**Required action**
Every line of the entries below that carries the string "Zepter" should be copied.

**Excerpted data**
Start of Block

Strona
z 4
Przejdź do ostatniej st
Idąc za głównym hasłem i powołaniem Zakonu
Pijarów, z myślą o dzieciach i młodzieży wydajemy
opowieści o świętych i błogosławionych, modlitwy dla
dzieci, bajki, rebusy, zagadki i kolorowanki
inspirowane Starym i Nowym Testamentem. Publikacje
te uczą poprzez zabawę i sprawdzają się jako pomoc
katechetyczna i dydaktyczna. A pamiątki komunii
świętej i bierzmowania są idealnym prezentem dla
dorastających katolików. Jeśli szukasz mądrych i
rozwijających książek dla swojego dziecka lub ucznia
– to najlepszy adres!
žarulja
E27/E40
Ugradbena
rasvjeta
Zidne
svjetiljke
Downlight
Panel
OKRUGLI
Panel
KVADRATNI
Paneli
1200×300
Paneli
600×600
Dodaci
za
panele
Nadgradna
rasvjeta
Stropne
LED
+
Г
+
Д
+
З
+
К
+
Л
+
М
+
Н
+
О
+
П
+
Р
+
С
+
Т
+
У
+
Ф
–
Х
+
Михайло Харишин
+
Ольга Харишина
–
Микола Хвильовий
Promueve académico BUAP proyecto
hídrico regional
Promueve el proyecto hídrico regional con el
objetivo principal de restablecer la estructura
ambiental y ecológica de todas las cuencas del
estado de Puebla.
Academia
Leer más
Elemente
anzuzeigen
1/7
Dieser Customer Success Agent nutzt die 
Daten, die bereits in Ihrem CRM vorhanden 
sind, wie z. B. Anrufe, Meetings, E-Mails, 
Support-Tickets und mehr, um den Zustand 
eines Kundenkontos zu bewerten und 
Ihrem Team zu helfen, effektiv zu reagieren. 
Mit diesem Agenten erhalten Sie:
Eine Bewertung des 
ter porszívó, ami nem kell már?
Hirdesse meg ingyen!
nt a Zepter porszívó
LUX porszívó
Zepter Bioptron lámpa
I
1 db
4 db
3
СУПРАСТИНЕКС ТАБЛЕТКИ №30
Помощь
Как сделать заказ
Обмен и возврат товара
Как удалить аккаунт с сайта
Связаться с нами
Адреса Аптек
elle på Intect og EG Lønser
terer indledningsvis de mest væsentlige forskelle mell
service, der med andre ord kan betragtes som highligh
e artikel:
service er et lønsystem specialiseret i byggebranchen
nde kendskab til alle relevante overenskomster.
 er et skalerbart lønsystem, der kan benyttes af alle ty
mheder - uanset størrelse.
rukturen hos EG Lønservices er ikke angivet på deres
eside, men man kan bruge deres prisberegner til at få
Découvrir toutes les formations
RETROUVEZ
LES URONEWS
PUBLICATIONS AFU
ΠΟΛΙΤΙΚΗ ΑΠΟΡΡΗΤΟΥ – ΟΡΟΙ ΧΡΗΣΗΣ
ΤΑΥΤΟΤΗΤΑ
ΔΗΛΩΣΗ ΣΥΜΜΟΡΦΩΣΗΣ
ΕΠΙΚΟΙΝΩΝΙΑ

End of Block

**Response to this exercise**
nt a Zepter porszívó
Zepter Bioptron lámpa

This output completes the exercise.